Seorang anak yang lahir dan dibesarkan di kota Pare Pare, Sulawesi Selatan. Anak ke-empat dari delapan bersaudara atas perkawinan antara Alwi Abdul Jalil Habibie dan R.A. Tuti Marini Puspowardojo. Apabila diperhatikan dari garis keturunan sang ibu, dia adalah generasi keempat dari Tjitrowardojo, seorang terdidik yang telah meraih gelar dokter dalam usia 19 tahun. (A. Makmur Makka, 2008, h.23).

B.J. Habibie pun menceritakan keheranannya tersebut didalam bukunya, Detik-Detik Yang Menentukan, B.J. Habibie (2006), dia mengatakan kepada Soeharto "Mengapa saya? Banyak orang yang lebih senior, lebih pintar, lebih pandai dan lebih berpengalaman dari diri saya." Tetapi seorang Soeharto yang terkenal dengan ketegasan dan keras kepalanya tetap saja memberikan kepercayaannya kepada B.J Habibie untuk memegang jabatan yang akan ditinggalkannya.

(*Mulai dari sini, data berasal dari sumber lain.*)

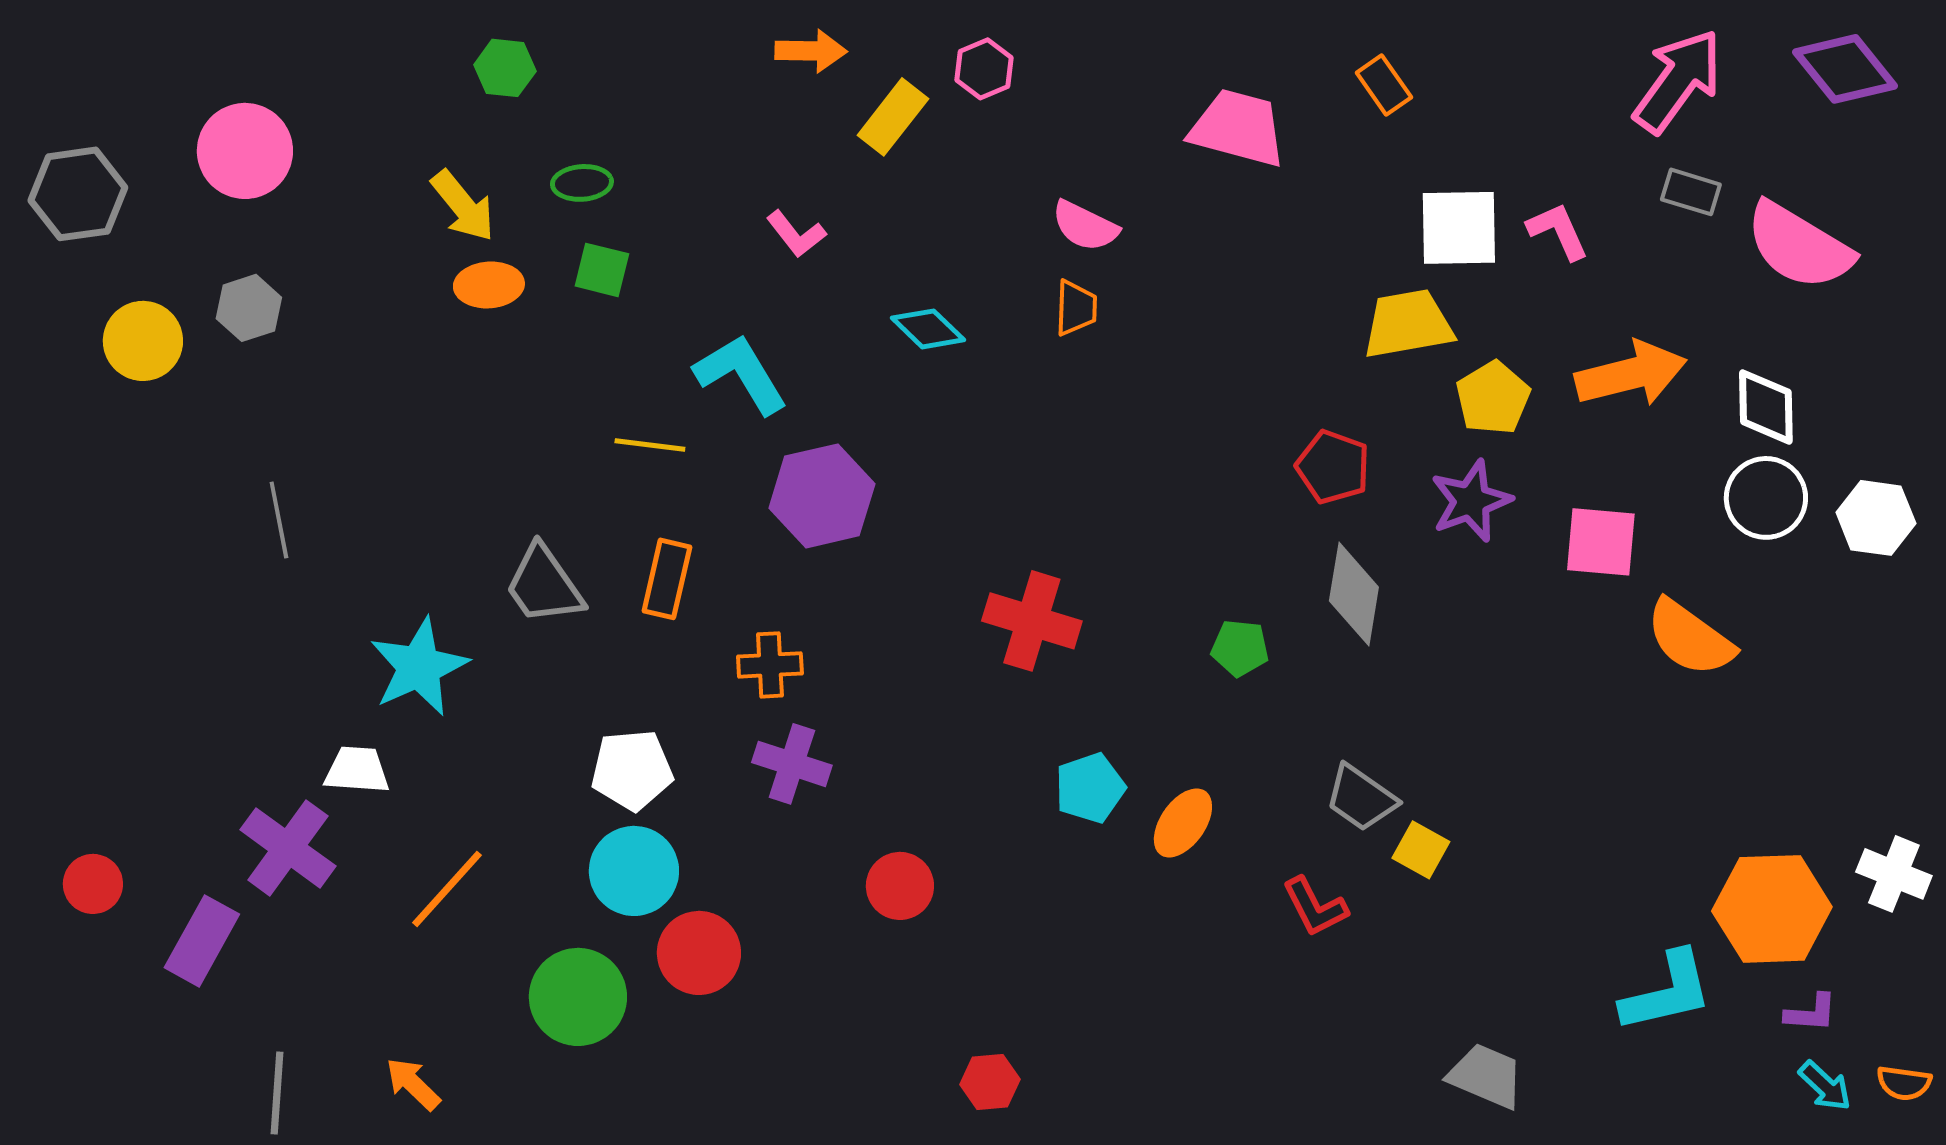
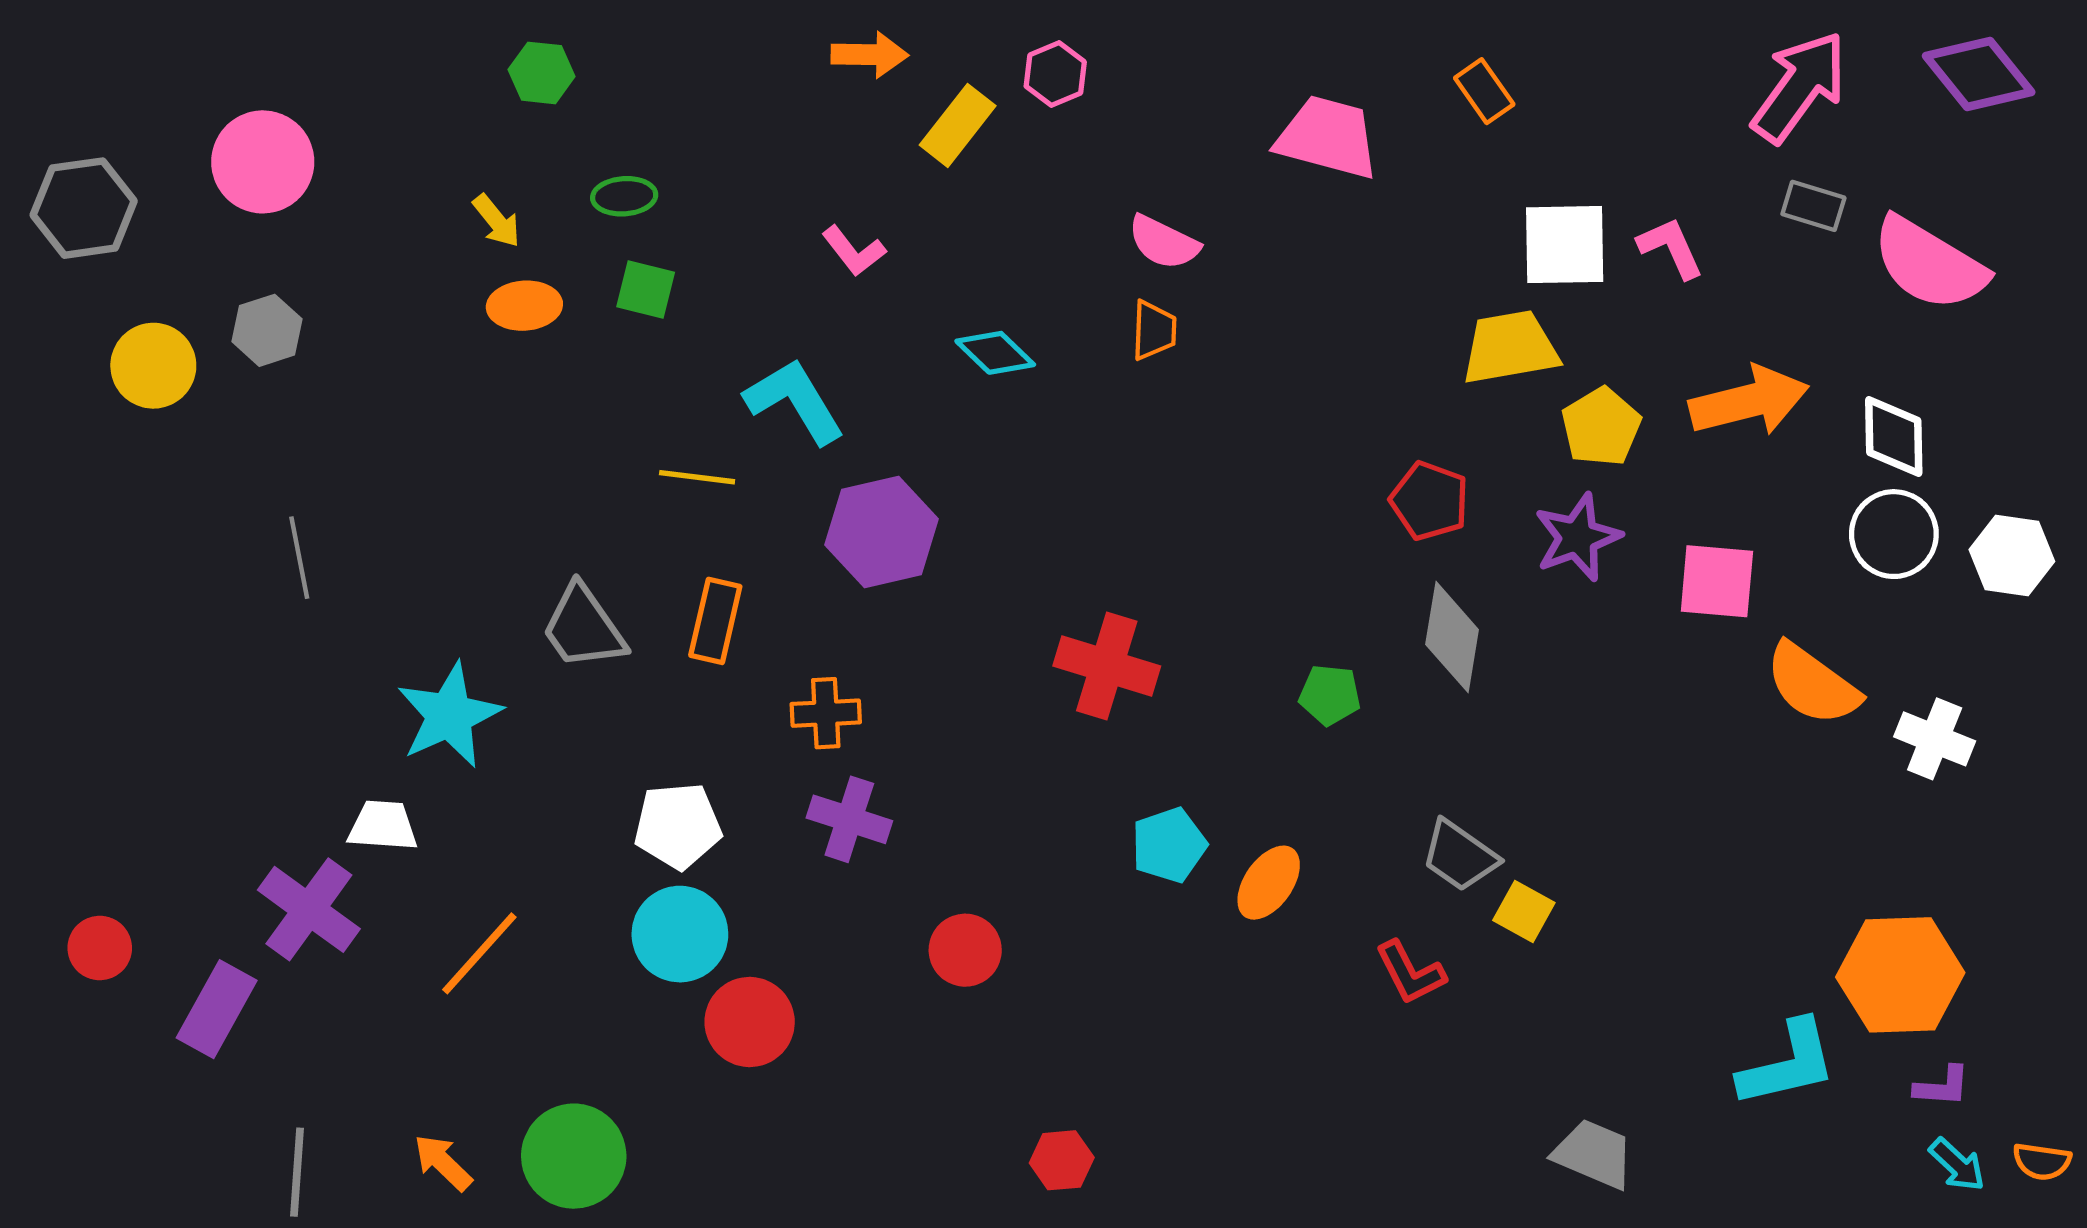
yellow arrow: (463, 206) -> (497, 221), size x0.7
white cross: (1894, 874) -> (1935, 739), moved
green circle: (578, 997) -> (574, 1156), moved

Dilantiklah B.J. Habibie pada tanggal 21 Mei 1998 untuk menjadi Presiden RI yang ketiga menggantikan pak Harto. Sulit bukan main mengendalikan kembali negara yang sebelumnya telah dikelilingi oleh berbagai masalah didalam maupun diluar negeri. Seratus hari yang cukup berat untuk Presiden RI ketiga kita menghadapi masalah multikompleks dan multidimensi. Menamakan kabinetnya dengan sebutan Kabinet Reformasi Pembangunan, B.J. Habibie bersama jajaran menterinya terus berupaya mengembalikan citra Pemerintah di mata dunia ataupun di mata rakyat.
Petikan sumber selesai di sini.